* [About this task]: Filter the listing and keep only the lines with the word "Allemagne".
Given records below:
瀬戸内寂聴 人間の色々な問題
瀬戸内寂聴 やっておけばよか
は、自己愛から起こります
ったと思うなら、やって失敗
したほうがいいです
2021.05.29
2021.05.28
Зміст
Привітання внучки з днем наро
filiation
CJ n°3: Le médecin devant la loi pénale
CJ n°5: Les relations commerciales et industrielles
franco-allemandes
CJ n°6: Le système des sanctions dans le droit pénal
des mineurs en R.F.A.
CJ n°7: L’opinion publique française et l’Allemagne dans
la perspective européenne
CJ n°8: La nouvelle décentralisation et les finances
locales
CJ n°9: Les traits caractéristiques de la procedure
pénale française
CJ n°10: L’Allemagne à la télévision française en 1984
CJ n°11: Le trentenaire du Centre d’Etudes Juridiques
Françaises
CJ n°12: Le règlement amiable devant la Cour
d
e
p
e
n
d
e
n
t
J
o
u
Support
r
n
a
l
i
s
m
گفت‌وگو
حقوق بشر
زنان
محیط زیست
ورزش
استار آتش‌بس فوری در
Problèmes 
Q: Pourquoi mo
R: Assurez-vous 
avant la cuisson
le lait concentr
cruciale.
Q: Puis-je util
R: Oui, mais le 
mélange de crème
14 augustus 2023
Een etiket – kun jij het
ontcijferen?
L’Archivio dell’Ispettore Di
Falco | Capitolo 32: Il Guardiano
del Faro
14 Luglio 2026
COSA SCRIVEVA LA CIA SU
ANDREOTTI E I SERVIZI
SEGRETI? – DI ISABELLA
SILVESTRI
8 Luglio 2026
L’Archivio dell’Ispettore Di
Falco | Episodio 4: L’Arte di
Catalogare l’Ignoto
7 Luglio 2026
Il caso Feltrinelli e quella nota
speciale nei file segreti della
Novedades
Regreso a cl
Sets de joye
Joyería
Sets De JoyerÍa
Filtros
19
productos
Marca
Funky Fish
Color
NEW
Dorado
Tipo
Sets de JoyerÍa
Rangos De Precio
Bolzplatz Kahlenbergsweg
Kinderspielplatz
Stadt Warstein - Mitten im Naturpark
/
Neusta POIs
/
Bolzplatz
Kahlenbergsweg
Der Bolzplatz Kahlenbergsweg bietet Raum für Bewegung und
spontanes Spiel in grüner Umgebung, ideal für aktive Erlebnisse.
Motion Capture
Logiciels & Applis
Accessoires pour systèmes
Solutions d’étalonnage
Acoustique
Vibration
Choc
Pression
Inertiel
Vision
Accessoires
End of Given records.
* [Response to the exercise]:
CJ n°7: L’opinion publique française et l’Allemagne dans
CJ n°10: L’Allemagne à la télévision française en 1984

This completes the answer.